Alan Bukusi was a great captain but everything just went terribly wrong for his side. The maroon kit by that time was in tatters and seemed to portray the state of our rugby game then. I remember Dave Anderson (the then brand new rugby master) brought in a new school rugby kit but when it arrived everybody was disappointed. It was in Mumia house colors and he was told in no uncertain terms that Lenana rugby kit can ONLY be one color, Maroon. And so the first XV continued to wear their tattered kit and the new kit was passed on to a side that Anderson was busy building on the side for 82. It was christened “Moss Moss” (which I am told is Dholuo for slow slow) and was by invitation only. It consisted of fourth and fifth formers and was really the ’82 side in waiting.

Anderson organized several matches but the most memorable has to be the one we played at Parklands against a very strong Nondies II side. I knew the Nondies players very well at the time because during my 1st term school holidays that very year my parents had moved to the Parklands area and had I decided to train with Nondies during the April holidays even playing in a few games for them. The only problem is that I came face to face with raw racism in one or two of the Nondies players which was difficult to stomach but that is probably a story for another day. My point is that I can authoritatively state here that there were a few regular Nondies first team players on that side we beat.

I have played in many sides and looking back now I believe that it was that game at Parklands in 1981 where the ’82 side “clicked”. At one point of the game, Nondies using their superior pack play were ahead with the difference being a two figure score. But our scrum came back fighting ferociously as the lions tired. Notables here were Spike Ogot, George Mwangi, George Maiko, Dablo etc.

We simply started winning more quality balls from the scrum and when our backs got running Nondies with their superior weight and experience had no answer. The spirit and feeling of invincibility took hold of the team then.
Meanwhile some of us continued playing for the disastrous 1981 side. I got a chance to play in several different positions including 2nd centre and even Wing back. But I rarely got a chance to play full back. That position was taken by one George Steak Ondiek. Ondiek was in fifth form and unknown to many of us was about to leave for the States. That year guys used to watch the 1st XV games because of him. Despite how badly we were doing he would catch the ball in his own 25 yard area and then proceed to dance and hand off opponents until the other 25 (no kidding). It was a joy to watch and we all learnt a lot from steak. It was a fascinating situation where Lenana seemed to thrive that year exclusively on creating opportunities for tries and points from balls unwittingly kicked into the hands of our full back.

Well, I never got a chance until Steak got injured and we were supposed to play RVA at home. I was a bundle of nerves. How do you step into Steak’s shoes, tena at home? I remember Tony Maleche who was at the time a regular on the blind wing for that side encouraging me in the chem. Labs as most of the rest of the class was asleep (the norm in the labs in those days).
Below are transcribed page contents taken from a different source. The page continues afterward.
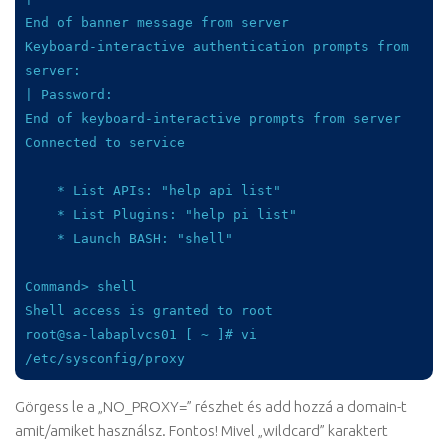
End of banner message from server

Keyboard-interactive authentication prompts from 
server:

| Password:

End of keyboard-interactive prompts from server

Connected to service

    * List APIs: "help api list"

    * List Plugins: "help pi list"

    * Launch BASH: "shell"

Command> shell

Shell access is granted to root

root@sa-labaplvcs01 [ ~ ]# vi 
/etc/sysconfig/proxy
Görgess le a „NO_PROXY=” részhet és add hozzá a domain-t
amit/amiket használsz. Fontos! Mivel „wildcard” karaktert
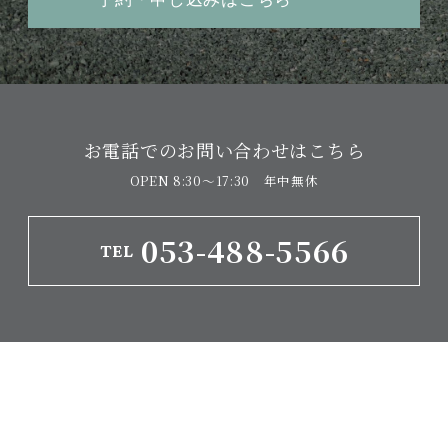
お電話でのお問い合わせはこちら
OPEN 8:30〜17:30 年中無休
053-488-5566
TEL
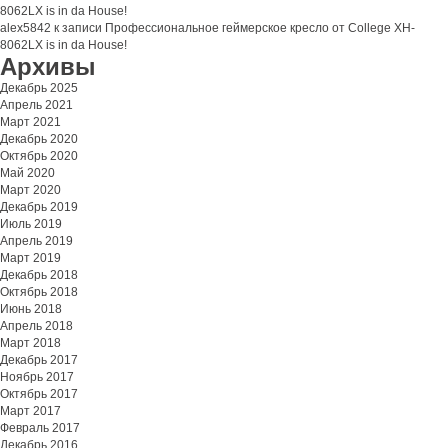
8062LX is in da House!
alex5842
к записи
Профессиональное геймерское кресло от College XH-
8062LX is in da House!
Архивы
Декабрь 2025
Апрель 2021
Март 2021
Декабрь 2020
Октябрь 2020
Май 2020
Март 2020
Декабрь 2019
Июль 2019
Апрель 2019
Март 2019
Декабрь 2018
Октябрь 2018
Июнь 2018
Апрель 2018
Март 2018
Декабрь 2017
Ноябрь 2017
Октябрь 2017
Март 2017
Февраль 2017
Декабрь 2016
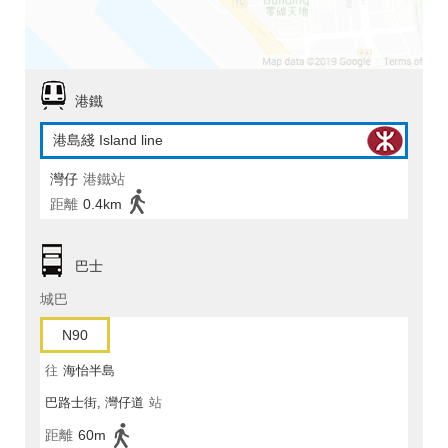
港鐵
港島綫 Island line
灣仔
港鐵站
距離
0.4km
巴士
城巴
N90
往
海怡半島
巴路士街, 灣仔道
站
距離
60m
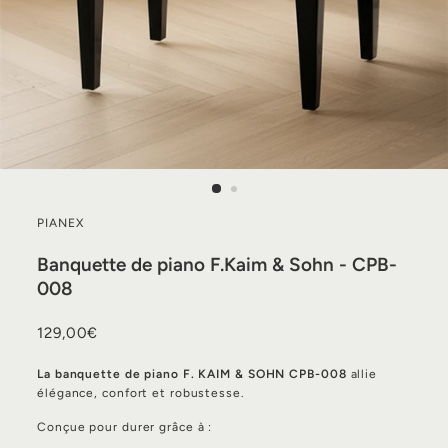
PIANEX
Banquette de piano F.Kaim & Sohn - CPB-
008
Prix
129,00€
129,00€
régulier
La banquette de piano F. KAIM & SOHN CPB-008
allie
élégance, confort et robustesse.
Conçue pour durer grâce à :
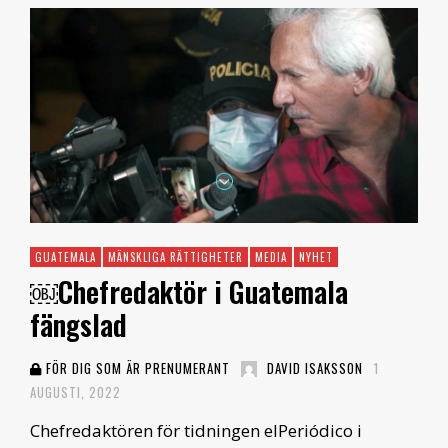
GUATEMALA
MÄNSKLIGA RÄTTIGHETER
MEDIA
NYHET
￼Chefredaktör i Guatemala
fängslad
FÖR DIG SOM ÄR PRENUMERANT
DAVID ISAKSSON
1
AUGUSTI, 2022
Chefredaktören för tidningen elPeriódico i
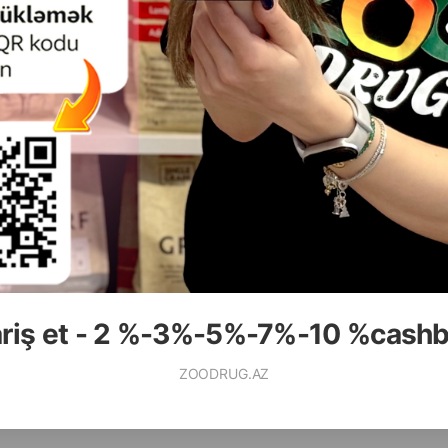
( Отзывы)
( Отзывы)
Масса
Цена
Купить
Масса
Цена
13.00
23.00
(на развес)
Кг (на развес)
125.00
69.00
кг (мешок)
3 кг пачка
ariş et - 2 %-3%-5%-7%-10 %cash
КУПИТЬ
К
ZOODRUG.AZ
It was a mid-week game. He told me that I would be fine.

But the really big encouragement for me was after that game (which we lost to RVA) in the usual post-mortem sessions at the lecture hall that Anderson insisted on in 1981 where Steak said that I had done okay but advised me to make better use of the up and unders.

Something else happened during our trips to games. We bonded as a team. I must admit that up to that point I had little respect for what the scrum did in a game. But thanks to Maiko, Mwangi George and Ogot’s outspoken nature during discussions, I started understanding how a game of rugby is always won or lost in the pack, no matter how good your backs are. I think most of the other backs also started appreciating the pack so much so that we never wanted to waste a single quality ball won by the pack. At the time we of course did not know that we were members of a side that would be remembered many decades later, even overshadowing achievements of earlier Lenana sides.